In case you haven't heard, North Dakota's economy is on a tear.
Fueled by a massive oil boom, the state's economic output has more than doubled in just 11 years, according to Bureau of Economic Analysis data on state gross domestic products (GDP) released Wednesday.
In 2013, North Dakota's economy produced a record $49.8 billion -- up from a mere $24.7 billion in 2002. That's adjusted for inflation.
While that's still small compared to most states, North Dakota is quickly climbing in the ranks.
Back in 2002, the state had the country's second smallest economy -- only Vermont had smaller economic output. As of last year, North Dakota had surpassed Wyoming, Montana, and South Dakota to become the fifth smallest state economy.
Even though the state economy is still modest, the output per person is high.
North Dakota has the second highest level of GDP per capita, generating about $69,000 in economic activity per resident.

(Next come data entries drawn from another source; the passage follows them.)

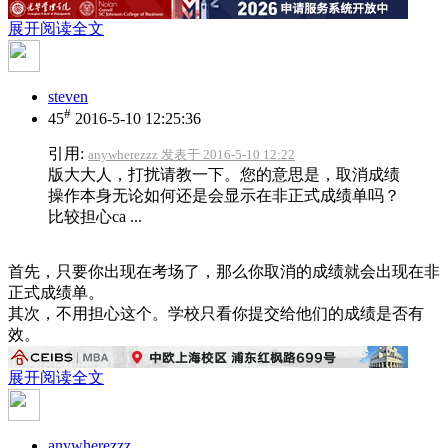
展开阅读全文
steven
#
45
2016-5-10 12:25:36
引用:
anywherezzz 发表于 2016-5-10 12:22
版大大人，打扰请教一下。您的意思是，取消成绩
操作本身无论如何还是会显示在非正式成绩单吗？
比较担心ca ...
首先，只要你出现在考场了，那么你取消的成绩就会出现在非
正式成绩单。
其次，不用担心这个。学校只看你提交给他们的成绩是否有
效。
展开阅读全文
anywherezzz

Only Alaska ranks higher.
The driving force behind this surge in economic output: Oil, oil and more oil.
In recent years new technology has made it possible for drillers to reach pockets of oil that had previously been inaccessible -- spurring a full-fledged oil boom in the northwest corner of the state.

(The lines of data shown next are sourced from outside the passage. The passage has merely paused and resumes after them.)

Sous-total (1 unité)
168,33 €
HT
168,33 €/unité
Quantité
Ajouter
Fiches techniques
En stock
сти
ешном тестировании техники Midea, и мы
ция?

This year, daily oil production topped 900,000 barrels -- nine times the mere 100,000 barrels per day in 1998. And North Dakota now ranks as the second largest oil-producing state in the nation, according to the U.S. Energy Information Administration.

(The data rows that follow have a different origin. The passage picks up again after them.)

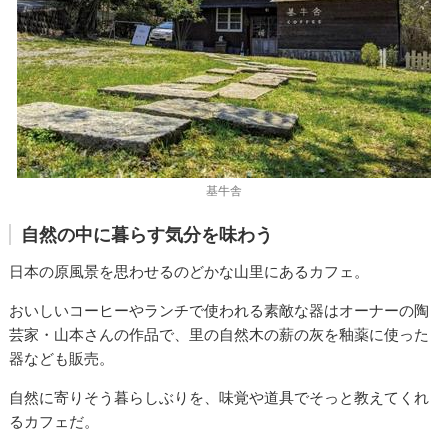
基牛舎
自然の中に暮らす気分を味わう
日本の原風景を思わせるのどかな山里にあるカフェ。
おいしいコーヒーやランチで使われる素敵な器はオーナーの陶
芸家・山本さんの作品で、里の自然木の薪の灰を釉薬に使った
器なども販売。
自然に寄りそう暮らしぶりを、味覚や道具でそっと教えてくれ
るカフェだ。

Along with oil, North Dakota has been pumping out thousands of jobs. Between 1998 and 2013, the state added 132,000 jobs -- a 41% increase. More than half of those were added within the past three years.
And that growth isn't showing any signs of stopping. A new recruiting campaign launched in May by the North Dakota Economic Development Foundation and oil giant Hess ( aims to fill the more than 20,000 jobs that they say are currently available. )
Big oil isn't the only one seeking workers, every industry in the state is hiring. Restaurants, retailers, bars and gas stations are all desperately seeking workers -- and are willing to pay top dollar.
But the picture isn't all rosy.
Thanks to the influx of people, populations in some cities have quadrupled and a severe housing shortage has emerged. Rent for whatever housing is available is among the most expensive in the country. As a result, many workers are pulling in fat paychecks but are technically homeless -- living in cars, RVs, tents or even on the streets.
In its latest homeless estimates, the Department of Housing and Urban Development found that North Dakota saw the biggest surge in homelessness of any state. The problem has become so severe that the local Salvation Army has even bought people tickets back to where they came from when they arrive in the state with nowhere to live.